TROWBRIDGE v. EHRICH et al.
    (Supreme Court, Appellate Division, First Department.
    December 28, 1906.)
    Boundaries—Streets—Failure of City to Open Street—Title to Land in Street.
    A grantor filed a map of the property conveyed, from which, or from other maps there referred to, it appeared that a street bounded the property in part. Held, that title to the center of the street was transferred, and the grantee’s title was not affected by the failure of the city to subsequently open the street.
    [Ed. Note.—For cases in point, see Cent Dig. vol. 8, Boundaries, §§ 123,124.]
    Appeal from Special Term, New York County.
    Action by Charlotte Fox Trowbridge against Jesse W. Ehrich and others. Judgment for defendants, and plaintiff appeals. Affirmed.
    Argued before PATTERSON, P. J„ and INGRAHAM, LAUGHLIN, McLaughlin, and HOUGHTON, JJ.
    Marston Niles, for appellant.
    Charles A. Riegelman, for respondent Hudson Realty Co.'
    Jesse W. Ehrich, for respondents Ehrich & Eck.
    Le Roy D. Ball, Jr., for respondent Speath.
   McLAUGHLIN, J.

This action was brought to determine the title to a triangular piece of land lying at the intersection of Westchester and Stebbins avenue; the plaintiff claiming that she was the owner of the entire parcel, and each of the defendants asserting title to the whole or an interest in some part thereof. The court at Special Term found in favor of the defendants, and the plaintiff appeals to this court.

We are of the opinion that the judgment should be affirmed. The reason assigned by the learned justice sitting at Special Term for granting the judgment in favor of the defendants is quite satisfactory, and it is necessary to add but a few words to what is said in that opinion.
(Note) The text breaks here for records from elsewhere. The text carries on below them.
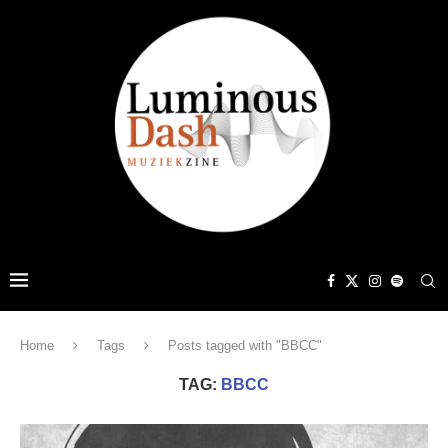
Home
Tags
Posts tagged with "BBCC"
TAG:
BBCC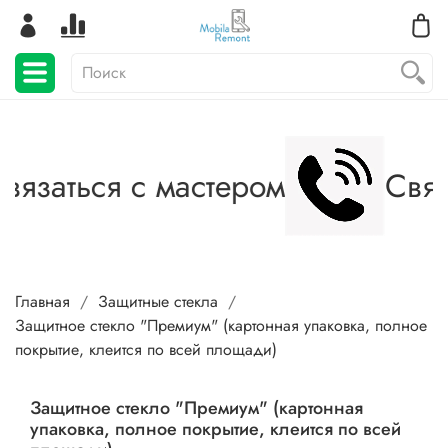
язаться с мастером
Связа
Главная
Защитные стекла
Защитное стекло "Премиум" (картонная упаковка, полное
покрытие, клеится по всей площади)
Защитное стекло "Премиум" (картонная
упаковка, полное покрытие, клеится по всей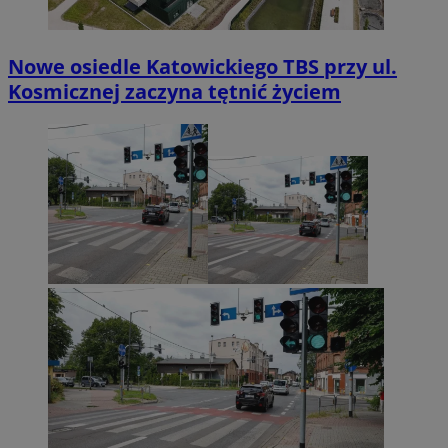
Nowe osiedle Katowickiego TBS przy ul.
Kosmicznej zaczyna tętnić życiem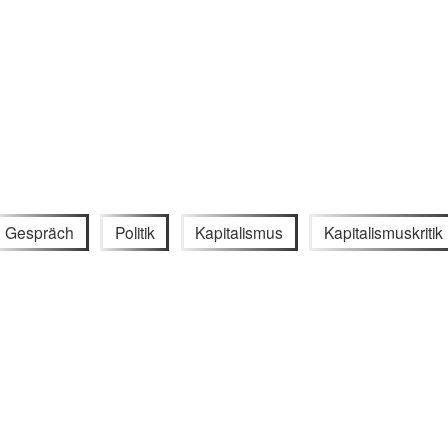
Gespräch
Politik
Kapitalismus
Kapitalismuskritik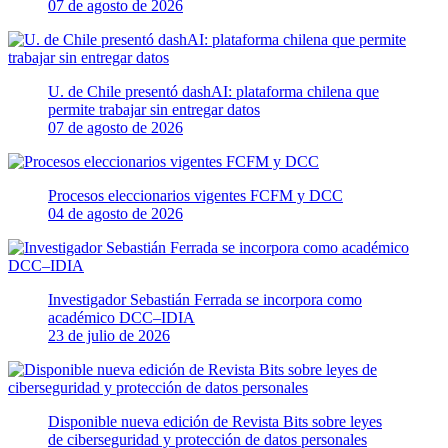
07 de agosto de 2026
U. de Chile presentó dashAI: plataforma chilena que
permite trabajar sin entregar datos
07 de agosto de 2026
Procesos eleccionarios vigentes FCFM y DCC
04 de agosto de 2026
Investigador Sebastián Ferrada se incorpora como
académico DCC–IDIA
23 de julio de 2026
Disponible nueva edición de Revista Bits sobre leyes
de ciberseguridad y protección de datos personales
Each conveyance was made with reference to the map filed by the plaintiff, on which appeared, or else appeared on other maps, there referred to, a street, which included the parcel in dispute, and each conveyance was bounded in part as running along such street. Her deed of conveyance, therefore, in each case, transferred the title to the center of such street. Hennessy v. Murdock, 137 N. Y. 317, 33 N. E. 330; Paige v. Schenectady Ry. Co., 178 N. Y. 102, 70 N. E. 213; Miller v. N. Y. & N. S. Ry. Co., 183 N. Y. 123, 75 N. E. 1111. The fact that the street or streets in front of such lots was not thereafter opened as indicated on the maps is of no importance, inasmuch as the question of whether or not title passed to any portion of the land lying in such proposed streets referred to in the conveyances, or on the maps, must be determined as of the time when the conveyances were made. Judging the acts of the parties as of that time, it must be held that the title to so much of the land as lies between the front of the lots and the center of the streets passed to the respective grantees. The lots, and each of them, were to have a frontage upon a street, and the fact that the city subsequently did not open a street where it first proposed to, and where the plaintiff supposed, when she made her conveyances, that it would, did not deprive the grantees of what they would have taken, had the streets been opened as first contemplated.

The judgment is right, and should be affirmed. All concur; HOUGHTON, J., except as to lot 3.